Bugün, kardeşimle “kesirler konusunu tekrar edelim” dedik. Bileşik kesrin ne olduğunu unutmuş. “Payı paydasına eşit veya payı paydasından büyük olan kesirlere bileşik kesirler diyorduk” dedim.
Daha sonra da şöyle bir soru sordum:
“Peki payı paydasından küçük olduğunda hangi kesir oluyordu?”
Biraz düşündükten sonra “kolay kesir” miydi? dedi.
Aslında cevap “basit kesirdi.” Bu durum beni gülümsetti. Cevabı düzelttiğimde, “aynı şey değil mi ablacığım?” dedi.

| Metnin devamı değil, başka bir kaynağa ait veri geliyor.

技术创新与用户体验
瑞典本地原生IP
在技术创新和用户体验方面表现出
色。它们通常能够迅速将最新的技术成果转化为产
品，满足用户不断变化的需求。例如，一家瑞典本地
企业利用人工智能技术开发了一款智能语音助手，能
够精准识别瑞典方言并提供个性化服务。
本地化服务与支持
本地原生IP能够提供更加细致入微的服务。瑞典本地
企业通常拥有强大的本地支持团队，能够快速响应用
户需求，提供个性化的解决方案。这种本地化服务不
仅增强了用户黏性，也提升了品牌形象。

“Kolay” ve “basit” kelimesi ona göre aynıydı… Bunun gibi hayatımızda kalıplaştırdığımız bazı şeyler vardır. O, onun ismidir. Ama onu yeni öğrenen birisi “o şeyi” kendi zihninde benzer kelimelerle açıklayabilir. Çünkü ilk defa öğreniyordur. Ve bence bu onu sevimli hâle sokar. Tıpkı yeni bir dil öğrenmek gibi.
Kuzenimin çocuğu konuşmayı tam sökmeden önce, istemediği bir şey olduğunda “Alp, hayır” cümlesini kullanırdı. Ona göre bu “istemiyorum” demekti. Ya da “Alp bunu sevdi hayır” diyerek sevmediğini dile getiriyordu.
Veya bir başka çocuk kabul ettiği kelimeleri var ile ve yok ile tamamlayabiliyor. Yazı yazan babayı tarif ederken “Baba yazı yaz var”, birisinin kendisine kızmamasını isterken “kız (mak) yok” gibi basit tamlamalar yapabiliyor. Bir başka çocuk tıraş olmuş birisinin sakalının kalmadığı anlamında “sakalı bitmiş” derken tıraş olmayanın sakalının bitmediği anlamında “sakalı bitmemiş” diye söyleyebiliyor… Çocukların olayları ve cisimleri sade basit ve yalın ifade etmelerine siz de nice örneklerde rastlamışsınızdır.
Çocuklarda gördüğüm bu durum, bu sevimlilik hâli, öğrenme aşaması, bana şunu hatırlatır:
Her şey idrak ettiğimiz etmeye başladığımız noktada daha güzel. Farkındalık hâli. Genel bir isim koyduğumuzda o da normalleşiyor, basitleşiyor… İşte bu yüzden öğrenmek çok güzel… Çünkü yeni bir şeyin farkındalığını kazandığımız dönemde ona daha güzel, daha anlamlı bakıyoruz. Daha heyecanlı ümitvar oluyoruz.